Anna, ce n'est pas sage ..." elle est interrompu par le son de la tasse qui se heurte contre la table. Devant elle, il n'y a plus d'adolescente renfrognée mais une adulte déterminée.
"Ce n'est pas à vous de décider ce qui est sage ou non." Dans un geste rageur, Luke se lève ; sa chaise tombe à la renverse ; Anna ne sursaute pas. Elle n'en a jamais fait les frais mais elle sait que son grand-père est violent. Elle a souvent vu les bleus fleurir sur les bras d'Irma. Fut un temps, elle trouvait ça normal. Après tout, elle n'avait connu que ça, la violence. Elle avait vu sa mère se faire battre par tout un tas d'homme et en redemander pour peu qu'ils lui filent quelques billets ou un rail de coke. Quand Luke se met à l'insulter, elle ne bronche pas. Les mots odieux qui sortent de sa bouche ne font que la conforter dans son idée : sa fille ne grandira pas avec ces gens. Elle l'emmènera loin, aussi loin que nécessaire, pour lui garantir une vie stable et pleine d'amour. Irma bégaie le prénom de son mari mais cela ne suffit pas. Alors, Anna se lève.

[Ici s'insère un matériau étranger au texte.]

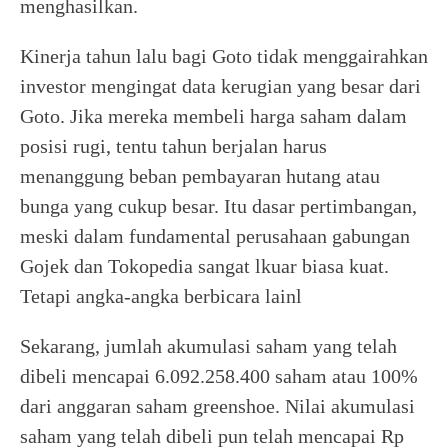
menghasilkan.
Kinerja tahun lalu bagi Goto tidak menggairahkan
investor mengingat data kerugian yang besar dari
Goto. Jika mereka membeli harga saham dalam
posisi rugi, tentu tahun berjalan harus
menanggung beban pembayaran hutang atau
bunga yang cukup besar. Itu dasar pertimbangan,
meski dalam fundamental perusahaan gabungan
Gojek dan Tokopedia sangat lkuar biasa kuat.
Tetapi angka-angka berbicara lainl
Sekarang, jumlah akumulasi saham yang telah
dibeli mencapai 6.092.258.400 saham atau 100%
dari anggaran saham greenshoe. Nilai akumulasi
saham yang telah dibeli pun telah mencapai Rp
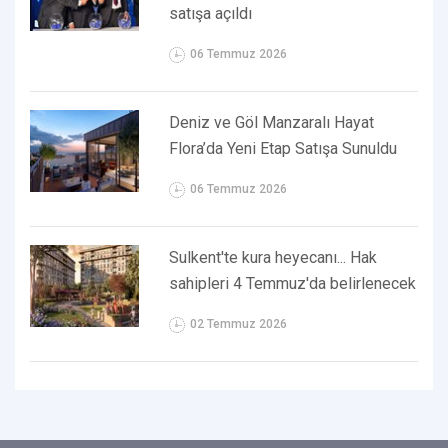
satışa açıldı
06 Temmuz 2026
Deniz ve Göl Manzaralı Hayat
Flora’da Yeni Etap Satışa Sunuldu
06 Temmuz 2026
Sulkent'te kura heyecanı... Hak
sahipleri 4 Temmuz'da belirlenecek
02 Temmuz 2026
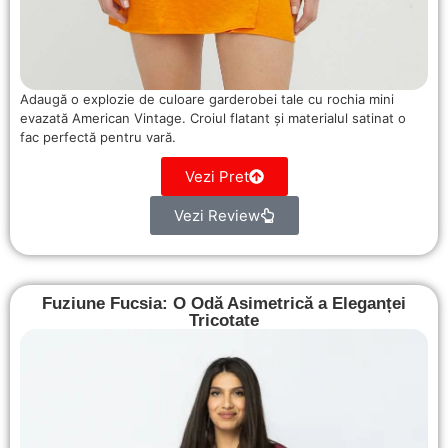
Adaugă o explozie de culoare garderobei tale cu rochia mini
evazată American Vintage. Croiul flatant și materialul satinat o
fac perfectă pentru vară.
Vezi Pret
Vezi Review
Fuziune Fucsia: O Odă Asimetrică a Eleganței
Tricotate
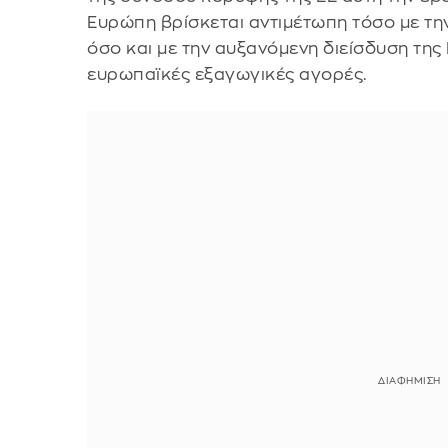
Ευρώπη βρίσκεται αντιμέτωπη τόσο με τη
όσο και με την αυξανόμενη διείσδυση της
ευρωπαϊκές εξαγωγικές αγορές.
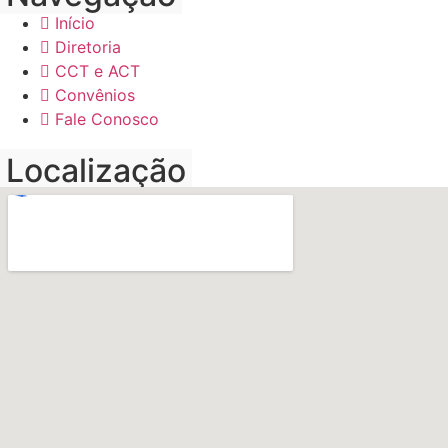
Início
Diretoria
CCT e ACT
Convênios
Fale Conosco
Localização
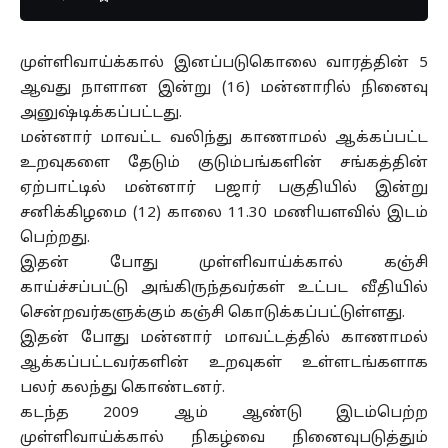
முள்ளிவாய்க்கால் இனப்படுகொலை வாரத்தின் 5
ஆவது நாளான இன்று (16) மன்னாரில் நினைவு
அனுஷ்டிக்கப்பட்டது.
மன்னார் மாவட்ட வலிந்து காணாமல் ஆக்கப்பட்ட
உறவுகளை தேடும் குடும்பங்களின் சங்கத்தின்
ஏற்பாட்டில் மன்னார் பஜார் பகுதியில் இன்று
சனிக்கிழமை (12) காலை 11.30 மணியளவில் இடம்
பெற்றது.
இதன் போது முள்ளிவாய்க்கால் கஞ்சி
காய்ச்சப்பட்டு அங்கிருந்தவர்கள் உட்பட வீதியில்
சென்றவர்களுக்கும் கஞ்சி கொடுக்கப்பட்டுள்ளது.
இதன் போது மன்னார் மாவட்டத்தில் காணாமல்
ஆக்கப்பட்டவர்களின் உறவுகள் உள்ளடங்களாக
பலர் கலந்து கொண்டனர்.
கடந்த 2009 ஆம் ஆண்டு இடம்பெற்ற
முள்ளிவாய்க்கால் நிகழ்வை நினைவுபடுத்தும்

"Je ne suis pas venue me faire insulter." Avec colère, Luke fait le tour de la table pour la rattraper mais elle est plus rapide. D'une voix mauvaise, elle lui crache à la figure
"Les chiens ne font pas des chats." Dehors, des sirènes de police retentissent. Elle a bien calculé son coup. Luke et Irma l'observent, interdit. Quelques minutes plus tard, les grands-parents sont contraints d'aller ouvrir, d'expliquer à l'agent que tout va bien. Non, personne n'a crié. Non, personne n'a pleuré. La personne qui les a appelé a dû se tromper. Au même moment, Anna sort de la maison, un enfant dans les bras. Son enfant.
Deux jours de route. A croire qu'Anna a fait en sorte de mettre le plus de distance possible entre elle et ses grands parents. C'est sans doute le cas, à vrai dire. Après deux mois à vivre chez un ami, il était temps de quitter Los Angeles. De quitter ce passé qui lui collait à la peau. Elle a de l'argent de côté. Suffisamment pour payer les premiers mois de loyer. De toute façon, les loyer en dehors des villes ne sont pas bien chers. Et elle est débrouillarde, la gamine. Elle l'a toujours été. Elle a bien dû apprendre à l'être pour survivre parmi les serpents. Un regard sur sa fille endormie sur le siège passager et un sourire vient orner ses lèvres. Sara, elle, elle ne connaîtra pas tout ça. Elles seraient heureuses, toutes les deux, rien qu'elles deux.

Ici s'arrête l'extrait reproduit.